Prompt
With each passing year, you accumulate more stuff. Your new holiday gifts have been put out, but now is the perfect time to make some extra space and purge your old belongings. Donation centers are bustling but there’s never a bad time to give to the needy. Going through your belongings, you may find any number of things. Something you thought was lost? Or just a bad case of nostalgia? Now is a good time to reflect on what is important to you—and maybe actually find some things you can part with.
Joseph wasn't one of those people who had very big holidays. It was a natural consequence of taking off to go to school somewhere other than where his family had planned and having cut nearly all contact with said family in order to do it. He'd come to terms with this years ago, and was pretty content with his quiet holidays. Or... mostly quiet, anyway, given that for the last few years he'd somehow ended up dragged into the Wiley family's holiday shenanigans due to his girlfriend's pleading eyes. He didn't use the term 'shenanigans' lightly, either, given how big and full that house was, how many people there were and how ridiculous the family patriarchs were.
It was nothing at all like his own home had been: chaotic and loud where his had been orderly and followed a precise routine that he hated. And there was so much food. Joseph was entirely sure the Wileys could feed a small army with all of the food they made over the holidays, and this year had been no exception. He'd even been encouraged to take some of the leftovers home with him, since apparently his diet wasn't good enough to please Emil Wren's uncle at all.
That hadn't been the only kind of thing he'd ended up taking home with him, of course, and while by this year the Wileys knew what sort of gifts he'd actually use (as he knew theirs, and what did it say about him and Wren that he was so welcome at family holidays now anyway?) the first year or two had been an adventure in learning just what everyones' tastes were. He was pretty sure he still had the ridiculous-looking kettle Wren's dad had given him shoved in a closet somewhere, and it was this he was looking for now.

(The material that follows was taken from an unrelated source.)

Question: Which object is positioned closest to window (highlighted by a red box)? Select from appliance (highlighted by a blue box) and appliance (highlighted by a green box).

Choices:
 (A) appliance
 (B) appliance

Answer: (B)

He didn't have a lot of things stored up, and he planned to keep it that way: letting junk build up in his home (even well-meant, gently gifted junk) was something he wasn't comfortable with, and there was no point in letting it sit around when it could go to someone who'd like it a lot more than he did. The kettle was on that list, along with a few sweaters he'd never worn and never would, and a few other odds and ends he'd accumulated. There was nothing really that stood out as he saw it, and the kettle was the last thing on his list. Shifting a cardboard box aside to get at the one resting under it - the one Joseph was pretty sure contained the kitschy teakettle - he noticed a folder half wedged underneath it and frowned. He didn't remember that...
Fetching the folder, he held it one hand as he dug out the kettle, right where he had thought it was,and carried both to the living room. Once there he placed the kettle in a box along with its donation-buddies, and flipped through the folder. There were some old photos tucked into it, ones from before he left home - his Dad with his hand on his shoulder, his sister holding onto his arm. He looked miserable it it, and Joseph knew why: it was taken just after his graduation. Tucked in with it was forms for West Point, along with a sealed letter from his father.
Now he remembered why he'd shoved that folder in the closet, and the redhead frowned, carrying the folder right back and dropping it where he'd shoved it before, leaving the letter unread. Sure, it had been a few years now, but he still wasn't ready to bother with the old man's condemnation and disappointment.
Maybe in a decade or two he'd be willing to look at it. But not this year.